几十年来,秀丽隐杆线虫-铜绿假单胞菌感染模型常用于发病机制研究。在本研究中,秀丽隐杆线虫暴露于铜绿假单胞菌PAO1后,进行二维聚丙烯酰胺凝胶电泳(2D-PAGE)以检测在不同时间段(12 - 48小时)PAO1感染期间秀丽隐杆线虫的总蛋白差异。此外,还进行了使用花青染料的二维差异凝胶电泳(2D-DIGE)(48小时)以鉴定针对PAO1感染的差异调节蛋白。在19个入围蛋白中,5个蛋白下调,14个蛋白上调。真核延伸因子-2(EEF-2),一种参与蛋白质延伸过程的GTP结合蛋白,在病原体感染期间下调。12小时和24小时感染的二维聚丙烯酰胺凝胶电泳分析和质谱数据确定了NDK-1和其他必需蛋白,包括参与重要细胞内稳态的ACS-18、ACT-1、GPD-3、GDH-1和LBP-6下调。使用qPCR分析eef-2和其他选定基因的验证研究、EEF-2的蛋白质印迹分析以及在PAO1感染期间使用环己酰亚胺进行的宿主翻译抑制研究的效果表明,铜绿假单胞菌通过阻止EEF-2的表达从而抑制蛋白质翻译事件来系统性地抑制宿主功能。此外,计算机分析显示在秀丽隐杆线虫 - PAO1相互作用期间,外毒素A可直接与宿主EEF-2和NDK-1结合。
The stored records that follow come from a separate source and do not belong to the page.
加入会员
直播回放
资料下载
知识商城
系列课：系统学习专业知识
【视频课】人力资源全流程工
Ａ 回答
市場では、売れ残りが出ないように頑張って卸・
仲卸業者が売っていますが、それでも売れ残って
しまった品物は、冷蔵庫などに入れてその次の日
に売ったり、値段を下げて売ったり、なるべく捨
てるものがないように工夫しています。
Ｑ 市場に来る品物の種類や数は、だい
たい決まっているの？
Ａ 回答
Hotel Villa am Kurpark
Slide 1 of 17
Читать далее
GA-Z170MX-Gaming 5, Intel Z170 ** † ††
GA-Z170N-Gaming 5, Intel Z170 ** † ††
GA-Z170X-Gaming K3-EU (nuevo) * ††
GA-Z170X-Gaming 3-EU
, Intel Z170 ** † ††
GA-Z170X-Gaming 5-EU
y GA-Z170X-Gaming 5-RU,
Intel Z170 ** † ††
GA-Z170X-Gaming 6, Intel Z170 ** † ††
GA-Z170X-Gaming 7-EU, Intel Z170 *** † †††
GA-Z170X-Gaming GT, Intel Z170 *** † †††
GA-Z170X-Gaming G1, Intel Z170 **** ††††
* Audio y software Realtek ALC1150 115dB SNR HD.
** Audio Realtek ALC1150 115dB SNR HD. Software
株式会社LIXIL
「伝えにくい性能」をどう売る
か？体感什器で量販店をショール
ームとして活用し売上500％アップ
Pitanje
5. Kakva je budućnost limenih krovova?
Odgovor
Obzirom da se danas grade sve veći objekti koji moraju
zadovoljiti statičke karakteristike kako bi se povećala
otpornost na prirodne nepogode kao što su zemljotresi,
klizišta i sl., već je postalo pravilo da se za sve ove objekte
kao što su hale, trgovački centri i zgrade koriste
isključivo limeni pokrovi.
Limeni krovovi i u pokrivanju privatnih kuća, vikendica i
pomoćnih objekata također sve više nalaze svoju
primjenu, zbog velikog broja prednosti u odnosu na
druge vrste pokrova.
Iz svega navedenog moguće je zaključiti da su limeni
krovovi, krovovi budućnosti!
秀丽隐杆线虫模型系统有助于鉴定细菌发病机制中的毒力机制。在被真菌和细菌病原体感染后,秀丽隐杆线虫系统会引发一系列转录反应,包括效应器/调节基因的差异表达,这些基因提供保护并对抗感染。然而,病原体在蛋白质水平上对宿主反应的深入了解仍不清楚。许多研究仅在转录水平上进行,而关于宿主 - 病原体相互作用研究的蛋白质水平的报道很少。为了在蛋白质水平上提供一些有趣的线索,将线虫秀丽隐杆线虫感染人类病原体铜绿假单胞菌,并通过二维差异凝胶电泳分析以及使用qPCR和蛋白质印迹技术的进一步验证研究在蛋白质水平上研究宿主的反应。我们的差异蛋白质组学数据表明,翻译抑制是秀丽隐杆线虫在铜绿假单胞菌感染期间发病机制的模式之一。由于通过秀丽隐杆线虫鉴定的许多效应器在包括人类在内的其他系统中是保守的,我们的数据为理解细菌发病机制中涉及的重要调节途径铺平了道路,这些途径可以转化为高等真核生物。